The Gorge Magazine - Spring 2018

Page 16

OUR GORGE : VENTURES

Yoga on the Inside A new program at NORCOR brings weekly yoga classes to inmates in The Dalles

STORY AND PHOTOS BY DAVID HANSON

B

e honest with yourself,” Shannon Red Cloud calmly implores her class of nine women in pink and orange outfits. “If you go into a position that is hurting you, don’t go so deep. Through that honesty is where change happens. As pretty or ugly as it is.” It’s surprisingly quiet in the recreation room of the adult complex at Northern Oregon Regional Correctional Facility in The Dalles. No distant cell doors clanking or orders being barked.

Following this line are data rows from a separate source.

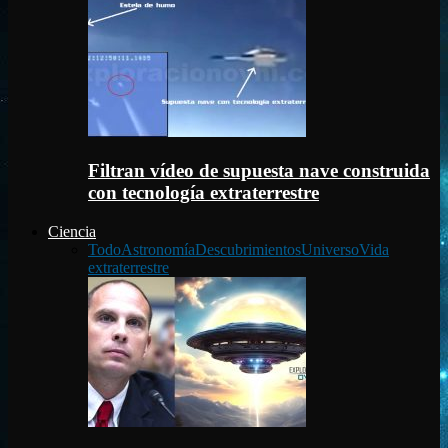
Filtran vídeo de supuesta nave construida
con tecnología extraterrestre
Ciencia
Todo
Astronomía
Descubrimientos
Universo
Vida
extraterrestre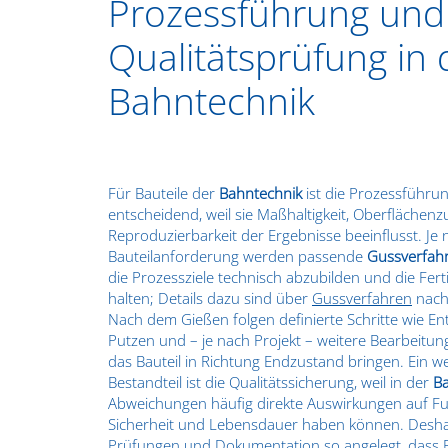
Prozessführung und
Qualitätsprüfung in 
Bahntechnik
Für Bauteile der
Bahntechnik
ist die Prozessführu
entscheidend, weil sie Maßhaltigkeit, Oberflächen
Reproduzierbarkeit der Ergebnisse beeinflusst. Je 
Bauteilanforderung werden passende
Gussverfah
die Prozessziele technisch abzubilden und die Fert
halten; Details dazu sind über
Gussverfahren
nachv
Nach dem Gießen folgen definierte Schritte wie En
Putzen und – je nach Projekt – weitere Bearbeitung
das Bauteil in Richtung Endzustand bringen. Ein we
Bestandteil ist die Qualitätssicherung, weil in der
B
Abweichungen häufig direkte Auswirkungen auf Fu
Sicherheit und Lebensdauer haben können. Desh
Prüfungen und Dokumentation so angelegt, dass 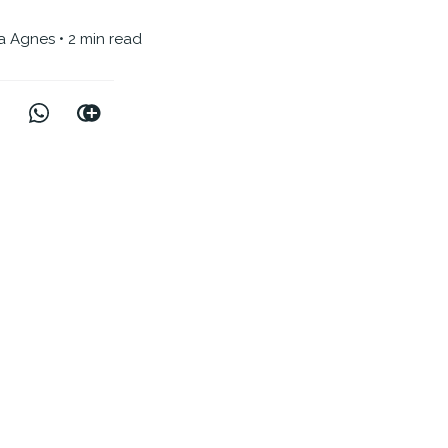
ia Agnes
• 2 min read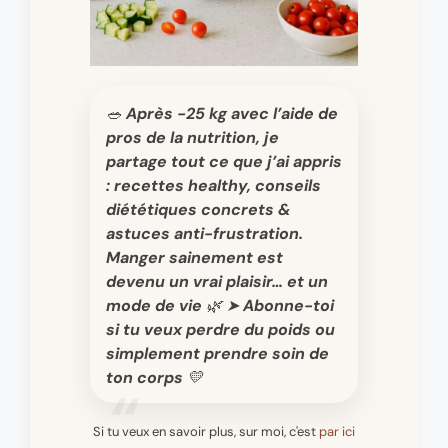
🥗 Après -25 kg avec l’aide de
pros de la nutrition, je
partage tout ce que j’ai appris
: recettes healthy, conseils
diététiques concrets &
astuces anti-frustration.
Manger sainement est
devenu un vrai plaisir… et un
mode de vie 🌿 ➤ Abonne-toi
si tu veux perdre du poids ou
simplement prendre soin de
ton corps 💛
Si tu veux en savoir plus, sur moi, c'est
par ici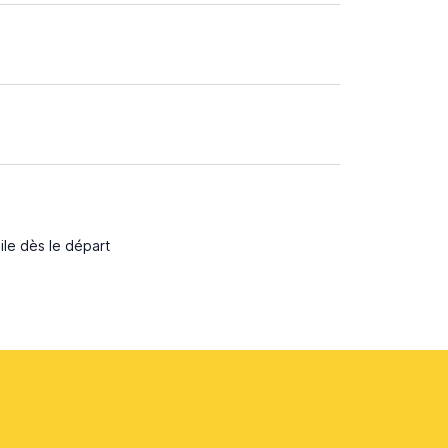
ile dès le départ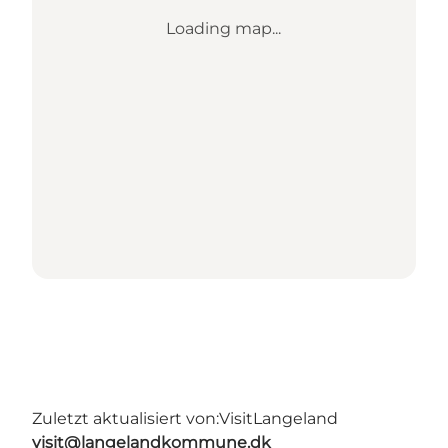
Loading map...
Zuletzt aktualisiert von:
VisitLangeland
visit@langelandkommune.dk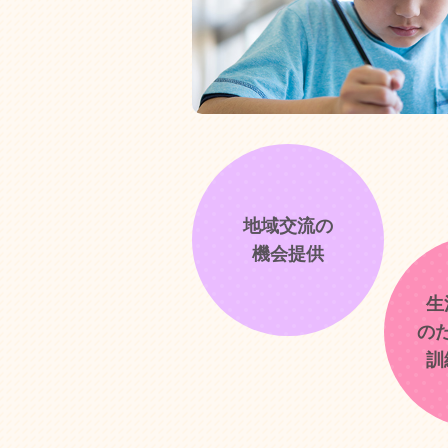
地域交流の
機会提供
生
の
訓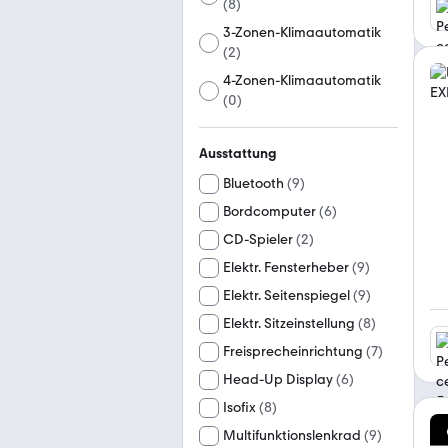
(
8
)
3-Zonen-Klimaautomatik
(
2
)
4-Zonen-Klimaautomatik
(
0
)
Ausstattung
Bluetooth
(
9
)
Bordcomputer
(
6
)
CD-Spieler
(
2
)
Elektr. Fensterheber
(
9
)
Elektr. Seitenspiegel
(
9
)
Elektr. Sitzeinstellung
(
8
)
Freisprecheinrichtung
(
7
)
Head-Up Display
(
6
)
Isofix
(
8
)
Multifunktionslenkrad
(
9
)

There’s not even a guard in the room. Cinder block walls painted pale yellow rise more than 20 feet to the vaulted ceiling. The room’s back windows open onto a concrete courtyard with a basketball hoop and the same towering walls capped in chain-link fence. Other than the ceiling fence and the overly bright fluorescent lighting, this could be a yoga studio anywhere in America. Red Cloud’s calm, soft voice shares a message familiar to most of the 35 million Americans who practice yoga: be present, make adjustments, get a little better each time. But in here, behind these locked doors, her words take on a deeper significance with the women who have chosen to come to the Friday afternoon class.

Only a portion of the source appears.